Pig Hunt (2008) – Directed by James Issac
If you’ve ever had that desire to track down a hippie-fed, 3000 pound wild boar between tokes in Humboldt County, then James Issac’s PIG HUNT (2008) will meet your twisted (and I don’t mean Zig-Zags) need.
Starring Travis Aaron Wade, Tina Huang, and Howard Johnson Jr. as Bay Area hunting buddies who “get away from it all” by taking a hunting trip to Wade’s boyhood home in California weed territory. There, they get the full “rural horror” treatment, spending time being pursued by crazy rednecks, harassed by stoned out cultists and trampled underfoot by herd of wild pigs bred to kill.

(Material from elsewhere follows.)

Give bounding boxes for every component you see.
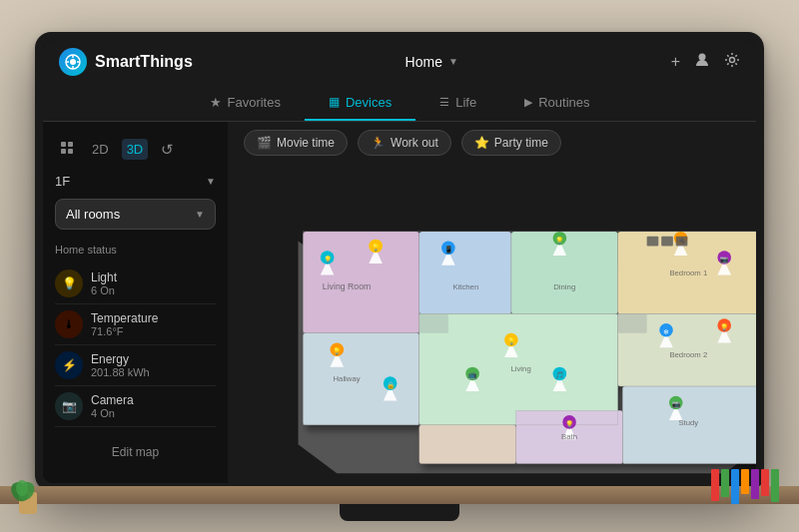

PIG HUNT is a wonderful stew of 70’s cult killer flick mixed with 90’s grime. Special props for Bryonn Bain‘s performance as the hippie cult’s bizarre “sugar daddy,” an entertaining mash-up of Toshiro Mifune and Superfly. Kudos also to Bay Area music legend Les Claypool as the hillbilly reverend of the piece. (Didn’t Primus have a song about this very subject?). And our featured pig is the baddest hog killer since MOTEL HELL. Queue this one up and let it roll.
Road Kill (2010) – Directed by Dean Francis
Aussies are well-known for firing up a few steaks on the the Barbi. But in ROAD Kill (2010), some folks Down Under lift having “a red meat issue” to a whole new extreme.
This “hear-the tires-scream,” chase flick stars Sophie Lowe, Georgina Haig and Bob Morely as our usual group of terrified twenty-somethings being chased across the Australian Outback by the literal, eighteen-wheeler from Hell. One fueled by the blood of it’s victims.
You know you’re screwed when the hood ornament of the truck that’s trying to run you down is a silver replica of Cerberus, the three-headed guard dog of the Abyss. You’re really screwed when the cargo in the trailer of said truck is actually freakin’ Cerberus.
Dean Francis serves us an enjoyable little morality play in which our heroes are alternately repulsed and seduced by their power of their pursuer. But worry not, Fright Fans, he also delivers some rip-roaring splatter for our twisted enjoyment. Let this one roll and fire up some New York steaks, extra rare, on the ‘que.